Walters describes herself as an exploratory writer who never uses a plot scheme, begins with simple premises, has no idea ‘whodunit’ until half-way through a story, but who remains excited about each novel because she, along with her reader, wants to know what happens next.
As part of a British project ‘Quick Reads’ to encourage literacy amongst adults with reading difficulties, Walters wrote a 20,000 word novella called Chickenfeed. In competition with other best-selling authors such as Ruth Rendell, Maeve Binchy and Joanna Trollope, Chickenfeed has now won two awards as the best novella in the ‘Quick Reads’ genre. It has also been translated into several languages.
In September 2007, Walters released her fourteenth book, The Chameleon's Shadow, in the UK.

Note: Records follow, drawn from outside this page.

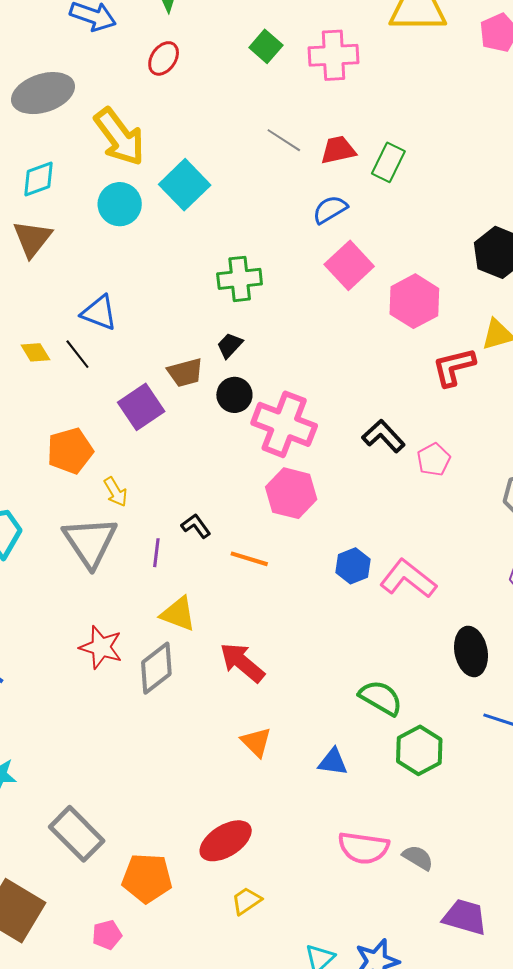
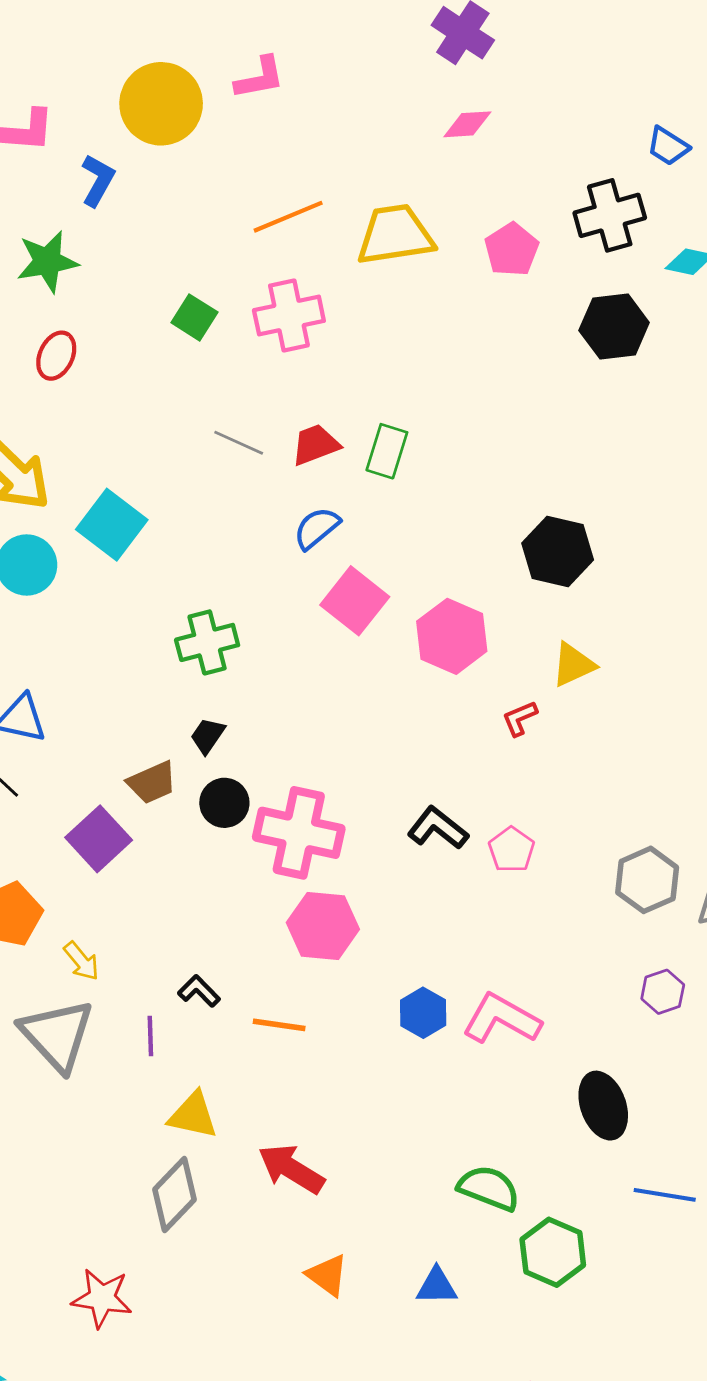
red L-shape: (454, 367) -> (520, 718), size x0.6
red star: (101, 647) -> (102, 1298), moved

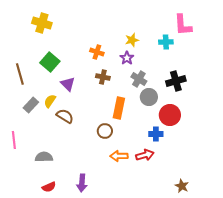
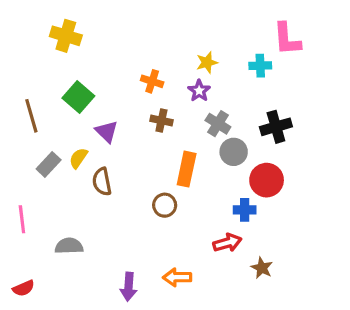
brown semicircle: (65, 116) -> (102, 182), turned -132
orange arrow: (119, 156) -> (177, 277), moved
brown star: (182, 186) -> (262, 268), moved
red semicircle: (49, 187) -> (24, 288), moved

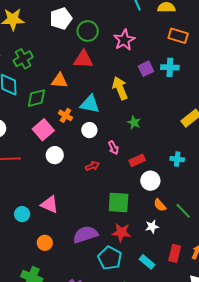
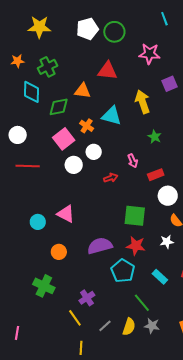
green circle: (88, 31) -> (114, 32), moved
pink star: (124, 40) -> (149, 54), turned 30
white circle: (89, 130) -> (94, 152), moved

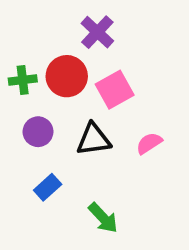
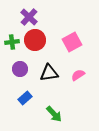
purple cross: (97, 32) -> (29, 17), moved
pink square: (115, 90) -> (72, 42), moved

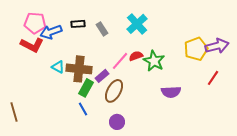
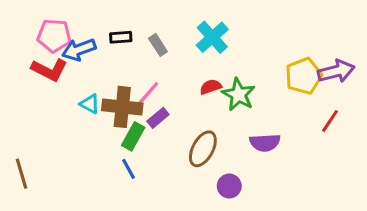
pink line: (120, 61) -> (147, 95), moved
brown ellipse: (114, 91) -> (203, 149), moved
purple circle: (117, 122) -> (229, 186), moved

On 3—7 March 2008, BBC2 aired Murder Most Famous, a five part TV talent contest series, where Walters tutors and judges six competing celebrity writers, with the winner having their crime fiction novel published by Pan Macmillan on World Book Day 2009. The series was won by the actress Sherrie Hewson, whose debut novel The Tannery was published in March 2009.
In addition to full-length novels, Walters has written feature articles for magazines and the broadsheets, some short stories including "English Autumn, American Fall" and two novellas, The Tinder Box, published in 1999, and Chickenfeed, published in 2006. The latter was published for World Book Day 2006 as part of the 'Quick Reads' initiative.